■ WORK ITEM ■
In the listing below, print exactly the lines between the line holding "Освітній бенефіт як інструмент" and the line holding "підприємців", inclusive, and no more.

■ ■ ■ ■ ■

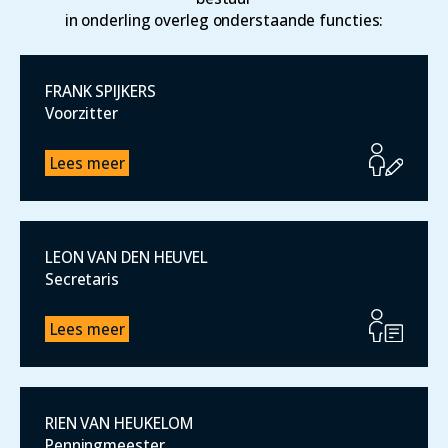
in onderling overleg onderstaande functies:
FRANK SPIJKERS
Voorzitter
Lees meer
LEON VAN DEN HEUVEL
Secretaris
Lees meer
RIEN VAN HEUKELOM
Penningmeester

■ ■ ■ ■ ■

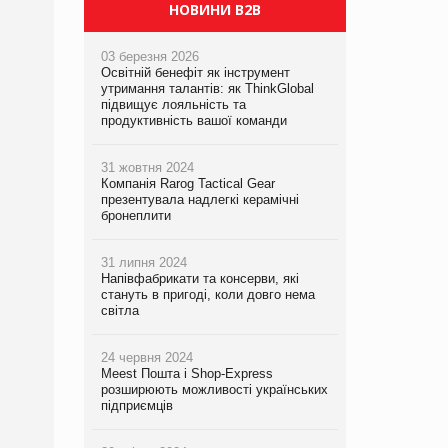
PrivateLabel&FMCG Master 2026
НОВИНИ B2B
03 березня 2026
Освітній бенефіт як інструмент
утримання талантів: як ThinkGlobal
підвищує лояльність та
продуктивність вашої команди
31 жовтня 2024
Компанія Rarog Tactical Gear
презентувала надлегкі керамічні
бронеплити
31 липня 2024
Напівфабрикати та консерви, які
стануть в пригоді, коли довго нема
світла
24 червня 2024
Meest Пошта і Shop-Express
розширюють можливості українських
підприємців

■ ■ ■ ■ ■

■ ANSWER SECTION ■
Освітній бенефіт як інструмент
утримання талантів: як ThinkGlobal
підвищує лояльність та
продуктивність вашої команди
31 жовтня 2024
Компанія Rarog Tactical Gear
презентувала надлегкі керамічні
бронеплити
31 липня 2024
Напівфабрикати та консерви, які
стануть в пригоді, коли довго нема
світла
24 червня 2024
Meest Пошта і Shop-Express
розширюють можливості українських
підприємців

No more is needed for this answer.